### What the exercise asks
Nothing outside the lines below from the one containing "sacrifice, and to" through the one containing "Optimize Assets" is to be printed; print those exactly, ends included, and drop the pictures.

(Stored data entries)
+ + + +

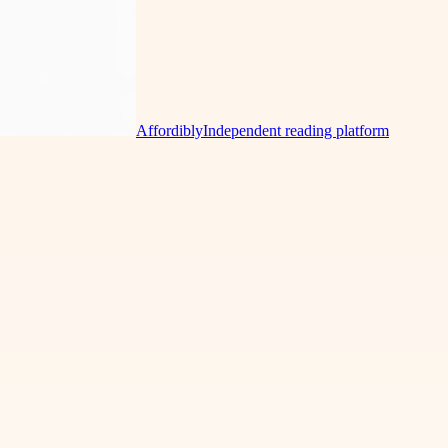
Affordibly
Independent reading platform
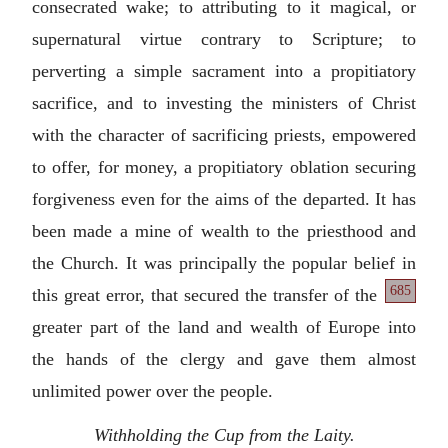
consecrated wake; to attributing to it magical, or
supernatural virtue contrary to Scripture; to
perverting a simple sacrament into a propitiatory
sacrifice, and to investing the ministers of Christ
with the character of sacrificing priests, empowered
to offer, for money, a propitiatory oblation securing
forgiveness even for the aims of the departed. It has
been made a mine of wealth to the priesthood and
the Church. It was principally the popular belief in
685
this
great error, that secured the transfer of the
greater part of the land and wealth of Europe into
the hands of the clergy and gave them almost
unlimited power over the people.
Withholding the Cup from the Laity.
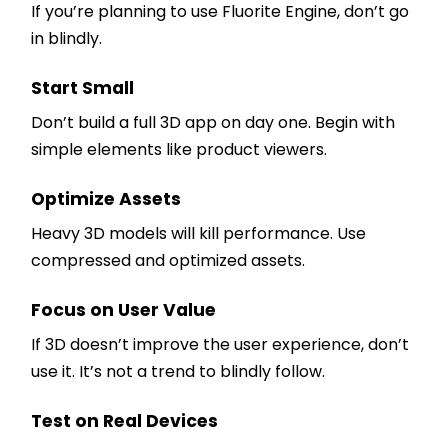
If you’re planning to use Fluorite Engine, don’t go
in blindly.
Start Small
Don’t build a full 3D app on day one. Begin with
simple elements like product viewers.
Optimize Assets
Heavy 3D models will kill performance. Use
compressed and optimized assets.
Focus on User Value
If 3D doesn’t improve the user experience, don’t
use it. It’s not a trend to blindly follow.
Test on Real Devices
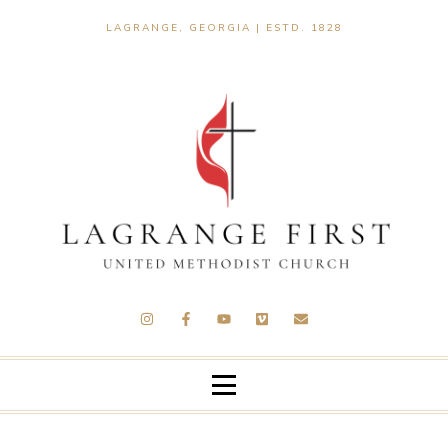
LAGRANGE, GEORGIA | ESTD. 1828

+ + + +

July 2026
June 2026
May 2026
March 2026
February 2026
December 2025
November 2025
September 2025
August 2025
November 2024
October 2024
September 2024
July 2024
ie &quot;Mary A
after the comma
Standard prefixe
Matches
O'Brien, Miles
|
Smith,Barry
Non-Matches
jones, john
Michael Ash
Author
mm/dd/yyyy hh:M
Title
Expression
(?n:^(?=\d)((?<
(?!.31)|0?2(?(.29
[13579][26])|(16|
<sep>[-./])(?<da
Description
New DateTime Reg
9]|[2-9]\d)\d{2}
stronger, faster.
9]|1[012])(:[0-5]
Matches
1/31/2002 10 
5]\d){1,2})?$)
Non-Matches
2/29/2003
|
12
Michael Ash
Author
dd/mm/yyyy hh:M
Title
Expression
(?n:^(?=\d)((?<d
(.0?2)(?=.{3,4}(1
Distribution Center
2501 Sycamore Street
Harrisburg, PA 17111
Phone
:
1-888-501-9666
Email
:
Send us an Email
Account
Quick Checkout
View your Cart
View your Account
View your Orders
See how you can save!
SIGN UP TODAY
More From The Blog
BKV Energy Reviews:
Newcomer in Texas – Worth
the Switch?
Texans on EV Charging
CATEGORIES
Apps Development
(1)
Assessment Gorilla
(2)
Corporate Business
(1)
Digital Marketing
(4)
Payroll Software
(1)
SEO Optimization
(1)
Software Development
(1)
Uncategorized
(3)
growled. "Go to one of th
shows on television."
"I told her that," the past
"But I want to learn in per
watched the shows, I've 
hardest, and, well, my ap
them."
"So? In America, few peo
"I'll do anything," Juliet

+ + + +

### Solution to this exercise
sacrifice, and to investing the ministers of Christ
with the character of sacrificing priests, empowered
to offer, for money, a propitiatory oblation securing
forgiveness even for the aims of the departed. It has
been made a mine of wealth to the priesthood and
the Church. It was principally the popular belief in
685
this
great error, that secured the transfer of the
greater part of the land and wealth of Europe into
the hands of the clergy and gave them almost
unlimited power over the people.
Withholding the Cup from the Laity.
If you’re planning to use Fluorite Engine, don’t go
in blindly.
Start Small
Don’t build a full 3D app on day one. Begin with
simple elements like product viewers.
Optimize Assets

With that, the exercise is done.